Sunday, June 30, 2013

being a mom is a pain in the butt

2012 was a bad year for punctuation and me. I didn’t have a single period and I nearly perforated my colon. I understand that had the third degree perennial tear I sustained during childbirth gone any further it would have effected my rectum, but the fact that I can type the preceding as a personal truth gives me the right to take anatomical liberty in the construction of a punctuation joke.

I went through a lot bringing a child into the world and then the real work of caring for it. My baby and I spent our early days together learning each others rhythms. I was figuring out how this person was going to fit into my life and how my life was going to have to change to make room for her while at the same time helping her navigate how to adjust to being an independent temporal being. Thus far the experience has been beautiful, humbling and grueling.

Early on I felt overwhelmed by the range of child rearing options and was fearful that I would make the wrong decision that would do some sort of long-term damage. From that place of anxiety I could see very clearly how someone could become defensive about their parenting decisions, or try to find validation in the choices they had made by demeaning all other ways of doing things.
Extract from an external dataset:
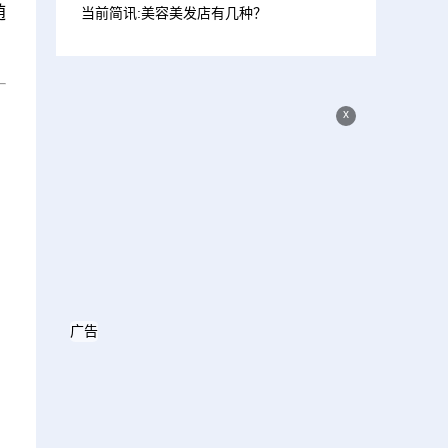
随
当前简讯:美容美发店有几种？
x
广告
I know now that there are three hard and fast rules that every parent must follow:
1) never shake a baby
2) never feed a baby honey
3) never search the web for baby sleep solutions at 4 in the morning
Outside of these the boundaries of proper parenting are wide enough to fit every parent child relationship within them.

Through the many hours I’ve spent bonding with my baby I know that the choices I’m making as a parent are the best things I personally can do to meet my child’s unique needs. This work also gave me the sense of having earned the right to be the kind of parent that feels right to me. This sense makes trusting myself easier and also reminds me to stay out of the decisions others make. Because if you want to have any say in how to raise a child you better be prepared for the possibility of having yourself ripped a new asshole.